Aquello molestaba a Josseran desde que habían salido de Acre. Adivinaba que, igual que los templarios, el Papa deseaba establecer una alianza con los paganos, pero no consideraba que fuera una buena política el que se supiera.

—La bula es secreta. Sólo se la leeré al rey de los tártaros, como se me encargó que lo hiciera.

—El Santo Padre desea una tregua con estos tártaros.

—Desea atraerlos hacia la palabra de Dios.

—¿Tú crees que les interesa la palabra de Dios? Lo que les interesa es el saqueo. Quieren tener reinos aquí, en la Tierra, no en el cielo.

«Igual que nosotros», estuvo a punto de añadir.

—Dios abrirá sus corazones y sus mentes.

Guillermo cambió de posición y, en lugar de seguir arrodillado, se sentó con suavidad en el suelo duro. Lanzó un quejido.

—¿Qué te pasa? —preguntó Josseran.

—Es sólo un problema reumático. No te preocupes por mí.

Josseran se encogió de hombros.

—No estoy preocupado. Te ruego que comprendas, hermano Guillermo, que no te tengo un gran afecto como hombre. Pero es mi deber que llegues a salvo a tu destino y, después de haber llegado tan lejos, consideraré que sería un fracaso no completar mi tarea.

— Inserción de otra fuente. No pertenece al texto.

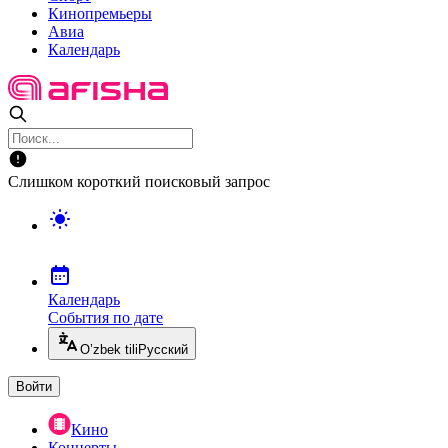
Кинопремьеры
Авиа
Календарь
Слишком короткий поисковый запрос
Календарь
События по дате
O’zbek tili
Русский
Войти
Кино
Концерты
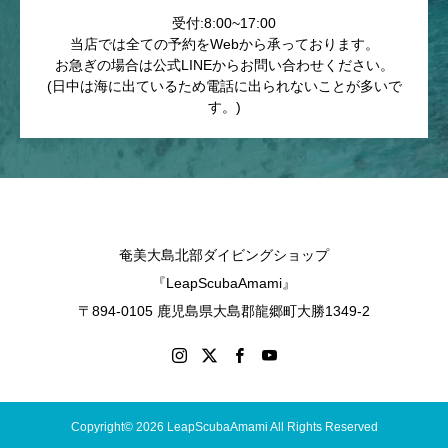
受付:8:00~17:00
当店では全ての予約をWebから承っております。
お急ぎの場合は公式LINEからお問い合わせください。
(日中は海に出ているため電話に出られないことが多いで
す。)
奄美大島北部ダイビングショップ
『LeapScubaAmami』
〒894-0105 鹿児島県大島郡龍郷町大勝1349-2
Copyright© 2026 LeapScubaAmami All Rights Reserved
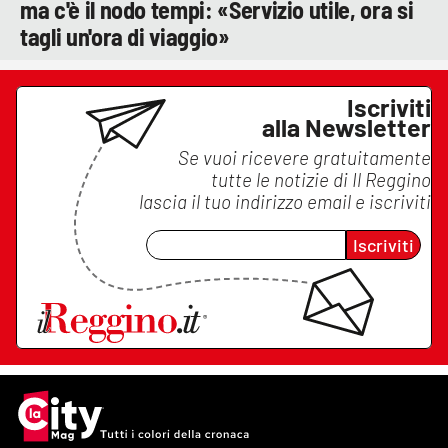
ma c'è il nodo tempi: «Servizio utile, ora si
tagli un'ora di viaggio»
Iscriviti
alla Newsletter
Se vuoi ricevere gratuitamente
tutte le notizie di
Il Reggino
lascia il tuo indirizzo email e iscriviti
Iscriviti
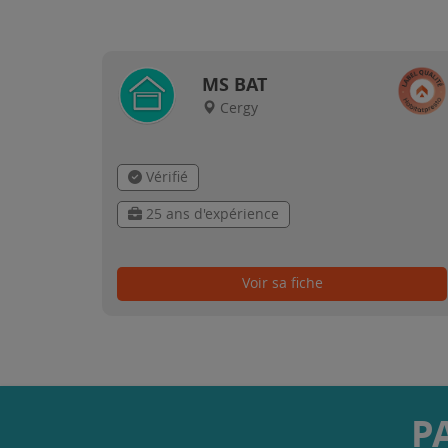
MS BAT
Cergy
Vérifié
25 ans d'expérience
Voir sa fiche
P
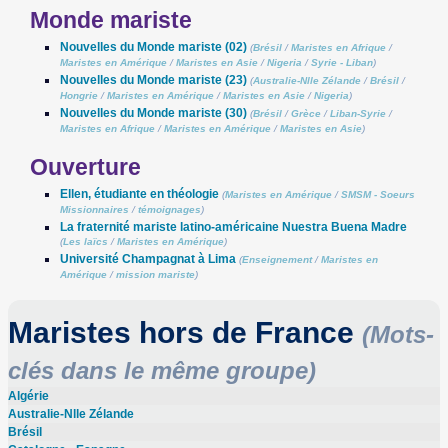
Monde mariste
Nouvelles du Monde mariste (02)
(
Brésil
/
Maristes en Afrique
/
Maristes en Amérique
/
Maristes en Asie
/
Nigeria
/
Syrie - Liban
)
Nouvelles du Monde mariste (23)
(
Australie-Nlle Zélande
/
Brésil
/
Hongrie
/
Maristes en Amérique
/
Maristes en Asie
/
Nigeria
)
Nouvelles du Monde mariste (30)
(
Brésil
/
Grèce
/
Liban-Syrie
/
Maristes en Afrique
/
Maristes en Amérique
/
Maristes en Asie
)
Ouverture
Ellen, étudiante en théologie
(
Maristes en Amérique
/
SMSM - Soeurs
Missionnaires
/
témoignages
)
La fraternité mariste latino-américaine Nuestra Buena Madre
(
Les laïcs
/
Maristes en Amérique
)
Université Champagnat à Lima
(
Enseignement
/
Maristes en
Amérique
/
mission mariste
)
Maristes hors de France
(Mots-
clés dans le même groupe)
Algérie
Australie-Nlle Zélande
Brésil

—Trataré de no desilusionarte.

—Gracias.

Guillermo trató de ocultar su dolor, aunque a decir verdad sufría de una manera terrible. En la abertura de sus intestinos tenía hinchazones que se asemejaban a pequeños grupos de uvas, y el movimiento del camello convertía cada instante en un tormento. Pero sufría por su Salvador y cada paso que daba atravesando aquel terrible desierto purificaba su alma y lo acercaba a Dios.

Jutelún observó a Josseran enfrascado en una conversación con el chamán cristiano. Al rato el chamán se levantó y se alejó para orinar. Su camello pastaba cerca y levantó la fea cabeza para observarlo. Jutelún casi alcanzaba a ver los pensamientos escritos en los ojos castaños del animal. Mordisqueó las espinas de un tamarisco, masticando con lentitud mientras observaba a su verdugo de negras vestimentas y oía el ruido que hacía su orina al caer sobre las piedras gebi. Se le acercó hasta llegar casi hasta el hombro del fraile y devolvió sobre su espalda todo el alimento que tenía en el estómago.

Guillermo tropezó y su orina le mojó la sotana mientras se tocaba la espalda con una mano para descubrir qué había caído sobre él. Un Solo Ojo, que también había presenciado lo ocurrido, cayó al suelo sin poder contener las carcajadas. Guillermo trataba de limpiarse la espalda con una mano mientras seguía sujetando su miembro con la otra. Pero al levantar la vista y comprobar que Jutelún lo observaba, volvió a alejarse con la cara del color de la grana.

Josseran, desgarrado entre la sorpresa y la lástima, también fue testigo del espectáculo. A Jutelún le sorprendió que no riera como los demás, puesto que sabía que no le tenía simpatía a su acompañante.

—La bestia no le tiene demasiado cariño —le comentó a Josseran.

—Eso es evidente.

—Dile que espere hasta que el sol lo haya secado —aconsejó ella—, entonces se lo podrá quitar. Si trata de limpiarlo ahora, lo único que conseguirá será empeorarlo.

—Se lo diré —contestó Josseran, alejándose.

Guillermo chillaba como si le hubieran derramado plomo fundido encima. Si aquél era un chamán típico de los bárbaros, pensó Jutelún, los tártaros no tenían nada que aprender de aquella gente ni de su religión. Sin embargo, aquel guerrero, aquel Joss-ran era distinto. Había demostrado que era fuerte y valiente, y tenía la intuición de un chamán. Desde que se había herido en la montaña, ella notaba cierta afinidad entre ambos.

Aunque no tenía idea de lo que la causaba.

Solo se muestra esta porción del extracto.